Medium and high current SSR's dissipate heat during switching. When using an SSR this problem of heat dissipation must be managed. It is very important to select the correct heatsink to allow maximum performance from the SSR. The use of the correct heatsink has a direct influence on the maximum load current that can be switched and the maximum ambient temperature of the SSR. To assist with heat dissipation a thermal pad should be used between the relay and heatsink, or alternatively thermal conductive grease can be used. For very high performance applications, air cooling may also be necessary. Failure to manage the generation of heat by the SSR during switching may damage the SSR and lead to product failure.

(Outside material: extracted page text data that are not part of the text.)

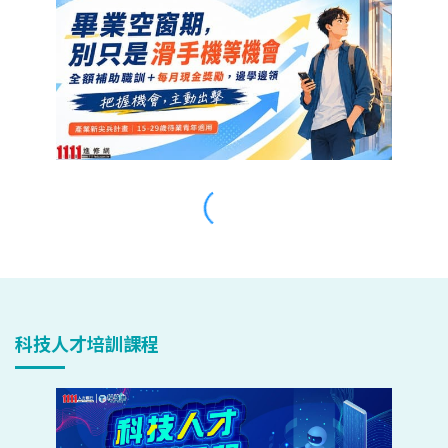
科技人才培訓課程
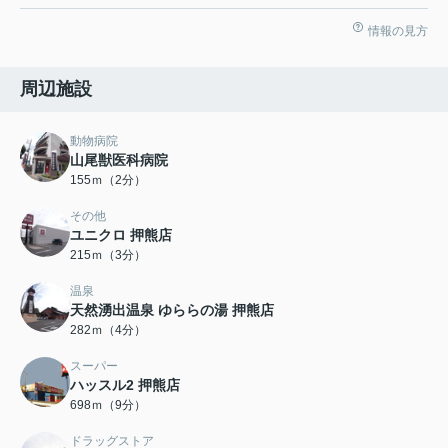
情報の見方
周辺施設
動物病院
山尾獣医科病院
155ｍ（2分）
その他
ユニクロ 押熊店
215ｍ（3分）
温泉
天然湧出温泉 ゆららの湯 押熊店
282ｍ（4分）
スーパー
ハッスル2 押熊店
698ｍ（9分）
ドラッグストア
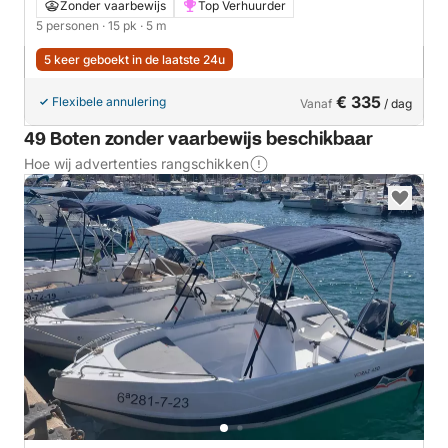
15pk
Zonder vaarbewijs
Top Verhuurder
5 personen
· 15 pk
· 5 m
5 keer geboekt in de laatste 24u
€ 335
Flexibele annulering
Vanaf
/ dag
49 Boten zonder vaarbewijs beschikbaar
Hoe wij advertenties rangschikken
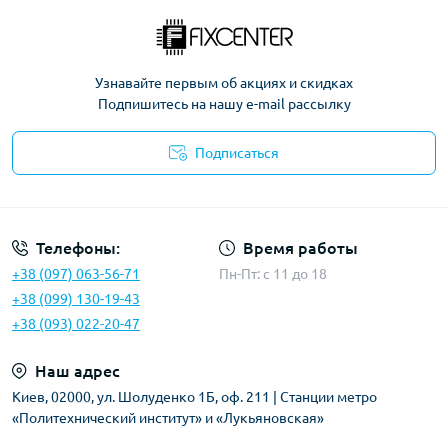
Узнавайте первым об акциях и скидках
Подпишитесь на нашу e-mail рассылку
Подписаться
Политика безопасности
Телефоны:
Время работы
+38 (097) 063-56-71
Пн-Пт: c 11 до 18
+38 (099) 130-19-43
+38 (093) 022-20-47
Наш адрес
Киев, 02000, ул. Шолуденко 1Б, оф. 211 | Станции метро
«Политехнический институт» и «Лукьяновская»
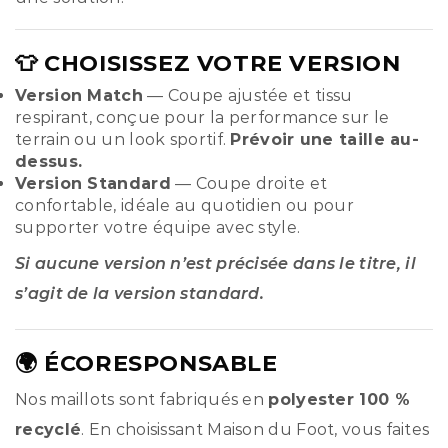
👕 CHOISISSEZ VOTRE VERSION
Version Match
— Coupe ajustée et tissu
respirant, conçue pour la performance sur le
terrain ou un look sportif.
Prévoir une taille au-
dessus.
Version Standard
— Coupe droite et
confortable, idéale au quotidien ou pour
supporter votre équipe avec style.
Si aucune version n’est précisée dans le titre, il
s’agit de la version standard.
🌍 ÉCORESPONSABLE
Nos maillots sont fabriqués en
polyester 100 %
recyclé
. En choisissant Maison du Foot, vous faites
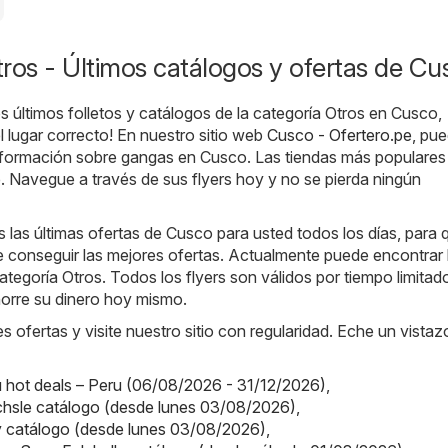
ros - Últimos catálogos y ofertas de Cu
s últimos folletos y catálogos de la categoría Otros en Cusco,
l lugar correcto! En nuestro sitio web
Cusco - Ofertero.pe
, pu
información sobre gangas en Cusco. Las tiendas más populares 
e
. Navegue a través de sus flyers hoy y no se pierda ningún
las últimas ofertas de Cusco para usted todos los días, para 
 conseguir las mejores ofertas. Actualmente puede encontrar 
categoría Otros. Todos los flyers son válidos por tiempo limitado
horre su dinero hoy mismo.
s ofertas y visite nuestro sitio con regularidad. Eche un vistaz
hot deals – Peru (06/08/2026 - 31/12/2026)
,
chsle catálogo (desde lunes 03/08/2026)
,
ey catálogo (desde lunes 03/08/2026)
,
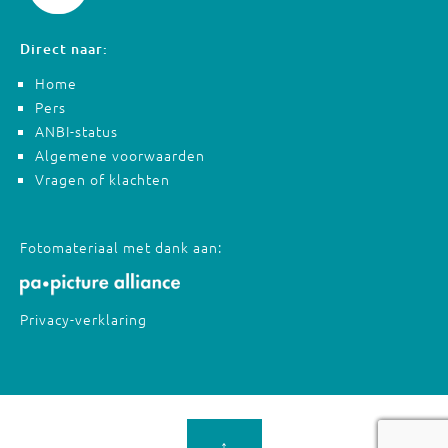
Direct naar:
Home
Pers
ANBI-status
Algemene voorwaarden
Vragen of klachten
Fotomateriaal met dank aan:
Privacy-verklaring
↑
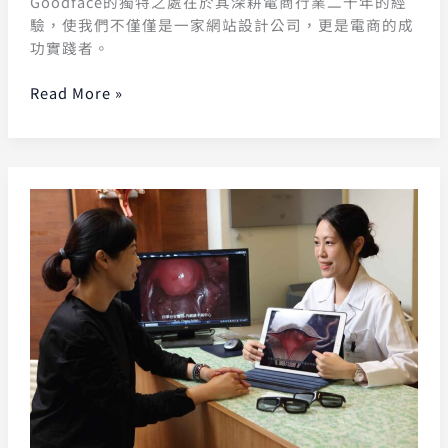
Goodface的獨特之處在於其深耕電商行業二十年的經
驗，使我們不僅僅是一家網站設計公司，更是電商的成
功實踐者。
Read More »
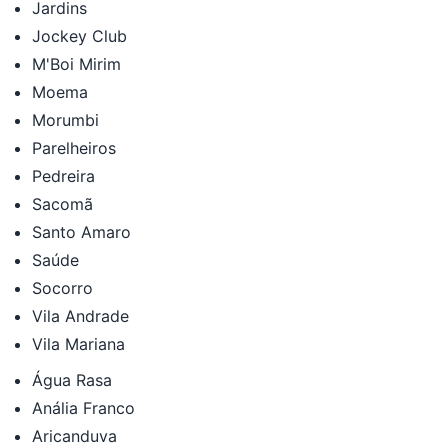
Jardins
Jockey Club
M'Boi Mirim
Moema
Morumbi
Parelheiros
Pedreira
Sacomã
Santo Amaro
Saúde
Socorro
Vila Andrade
Vila Mariana
Água Rasa
Anália Franco
Aricanduva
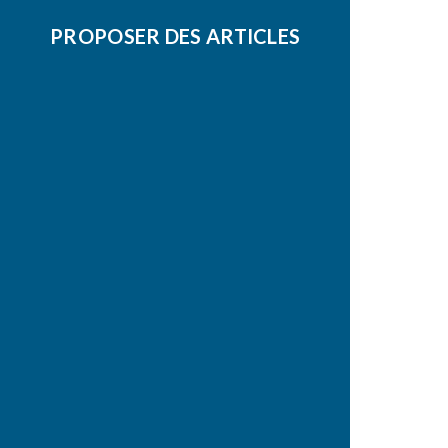
PROPOSER DES ARTICLES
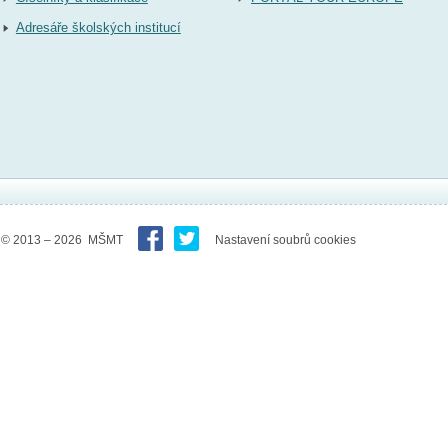
Adresáře školských institucí
© 2013 – 2026 MŠMT
Nastavení soubrů cookies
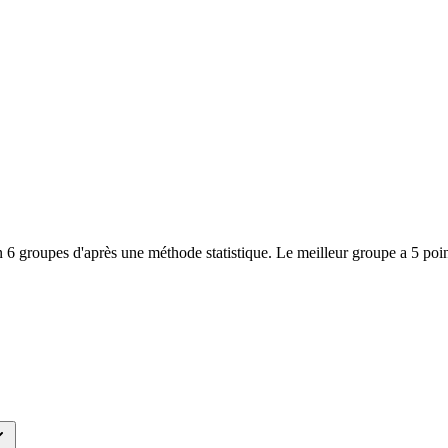
 6 groupes d'après une méthode statistique. Le meilleur groupe a 5 poin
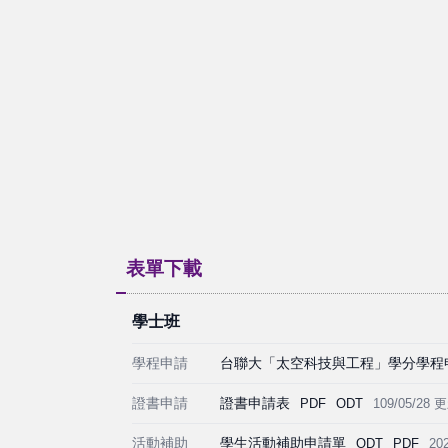
表單下載
學士班
學程申請
台聯大「太空科技與工程」學分學程
證書申請
證書申請表
PDF
ODT
109/05/28 
活動補助
學生活動補助申請單
ODT
PDF
20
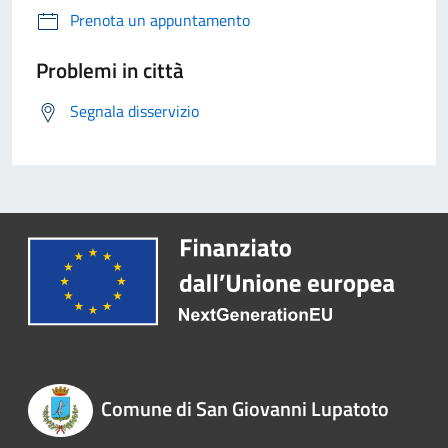
Prenota un appuntamento
Problemi in città
Segnala disservizio
Comune di San Giovanni Lupatoto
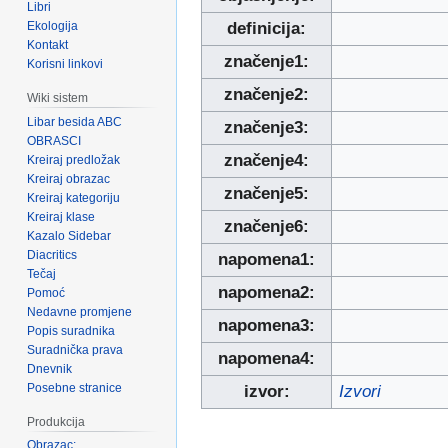
Libri
Ekologija
definicija:
Kontakt
značenje1:
Korisni linkovi
značenje2:
Wiki sistem
Libar besida ABC
značenje3:
OBRASCI
značenje4:
Kreiraj predložak
Kreiraj obrazac
značenje5:
Kreiraj kategoriju
Kreiraj klase
značenje6:
Kazalo Sidebar
Diacritics
napomena1:
Tečaj
napomena2:
Pomoć
Nedavne promjene
napomena3:
Popis suradnika
Suradnička prava
napomena4:
Dnevnik
Posebne stranice
izvor:
Izvori
Produkcija
Obrazac:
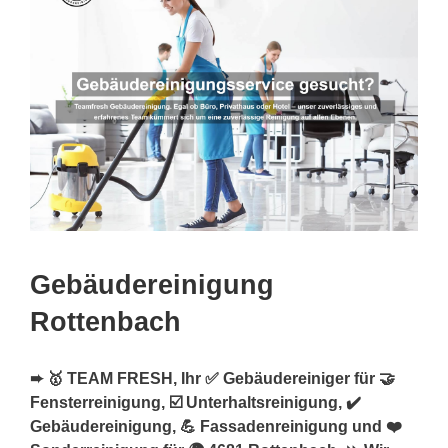
Gebäudereinigung
Rottenbach
➨ 🥇 TEAM FRESH, Ihr ✅ Gebäudereiniger für 🤝
Fensterreinigung, ☑️ Unterhaltsreinigung, ✔️
Gebäudereinigung, 💪 Fassadenreinigung und ❤️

We can use a simple thermal model to calculate the heat dissipation as follows:

TJ-TA=P X RJA

In the above formula TJ stands for the junction temperature of the power parts of semiconductor(℃), TA stands for the ambient temperature (℃), P stands for general power consumption (W) and RJA stands for thermal resistance (℃/W) from junction to ambient. The thermal resistance of simplified SSR relays is made up of two parts as follow: RJA=RJC+RCA. In the formula, RJC stands for thermal resistance from junction to case and RCA stands for the thermal resistance from case to ambient.

For example, when we calculate the heat dissipation of KS15/D-24Z25, RJC of this relay is about 1.2℃/W, RCA is about 8.5℃/W. The max. allowable junction temperature is 12℃ and the power consumption is P=U x I. When the current is 10A or below 10A, the TRIAC voltage drop is about 1.1V. The formula of product without heat sink is show as follow, 125- TA=1.1 X I X (1.2+8.5).

According to the above formula, the max. current is 9.3A at 25℃ambient temperature and 6A at 60℃ ambient temperature when the product dose not add a heat sink.

If we add HF92B-120 heat sink to this relay and the reference thermal resistance is about 1.1℃/W. Neglecting the thermal resistance from SSR metal base to heat sink, and the voltage drop is about 1.25V on full load current. The formula will be 125- TA=1.5 X I X (1.2+1.1). Max. ambient temperature will be 40℃ when the operating current is 25A and the max. current will be 18A when the ambient temperature is 60℃. Due to the different heat sink types, the corresponding thermal resistance changes. So there are different current values under corresponding ambient temperature.